St. Petrikirche Der Pater geht in Wörlitz

Lange hat Alfons Averbeck im Bibelturm Dienst getan. Mit 83 Jahren strebt er nun in den Ruhestand. Wiedersehen nicht ausgeschlossen.

Von Corinna Nitz 06.12.2021, 11:44
Alfons Averbeck im Schatten der St. Petrikirche in Wörlitz.
Alfons Averbeck im Schatten der St. Petrikirche in Wörlitz. (Foto: Thomas Klitzsch)

Wörlitz/MZ - Alfons Averbeck ist 83 Jahre alt, aber die Stufen im Turm der Wörlitzer St. Petrikirche nimmt er in einem beeindruckenden Tempo.

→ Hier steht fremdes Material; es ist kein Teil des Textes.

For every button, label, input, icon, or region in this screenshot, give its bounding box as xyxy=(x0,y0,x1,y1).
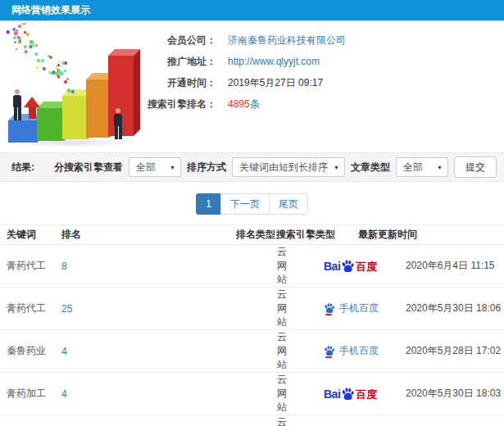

Wenn er den Aufstieg kurz unterbricht, dann nur, um an einem Fenster auf die schöne Aussicht in die Umgebung aufmerksam zu machen. Oder auf kleine Objekte in Mauernischen, die gleichsam ein Hinweis sind auf den besonderen Ort: den Bibelturm mit seiner Ausstellung und jenem Raum, der angefüllt ist mit unterschiedlichen Bibeln. Viele Jahre war das 66 Meter hohe Bauwerk auch Wirkungsort für Averbeck, denn der Maristenpater gehört zu jenen guten Seelen, die Ansprechpartner sind für Besucher des ökumenischen Projektes. Nun geht Averbeck in den Ruhestand. Der Aufstieg an diesem Freitag vor dem zweiten Advent ist denn auch sein letzter.

Tage, Wochen, Monate

Averbeck kann allerhand berichten von seinen Einsätzen im Bibelturm, in all den Jahren kamen viele Tage, Wochen, Monate und Gespräche zusammen. Einmal hat er auch gepredigt, unten natürlich, es war Palmsonntag und er hatte wohl 20 Seiten vorbereitet. Dann bat ihn der zuständige Pfarrer: „Mach es kurz, Alfons, es sind nur sechs Grad.“ Averbeck muss lachen, als er diese Episode erzählt. Überhaupt scheint er ein frohgemuter Mensch zu sein und man kann sich gut vorstellen, dass er ausgesucht freundlich auf die Besucher zu- und eingegangen ist, von denen sich viele gewundert hätten, in einer evangelischen Kirche einen katholischen Priester anzutreffen. Manche, sagt Averbeck, wollten auch einfach nur nach oben, „aber ein Kirchturm ist doch nicht nur dazu da, um runter zu gucken“.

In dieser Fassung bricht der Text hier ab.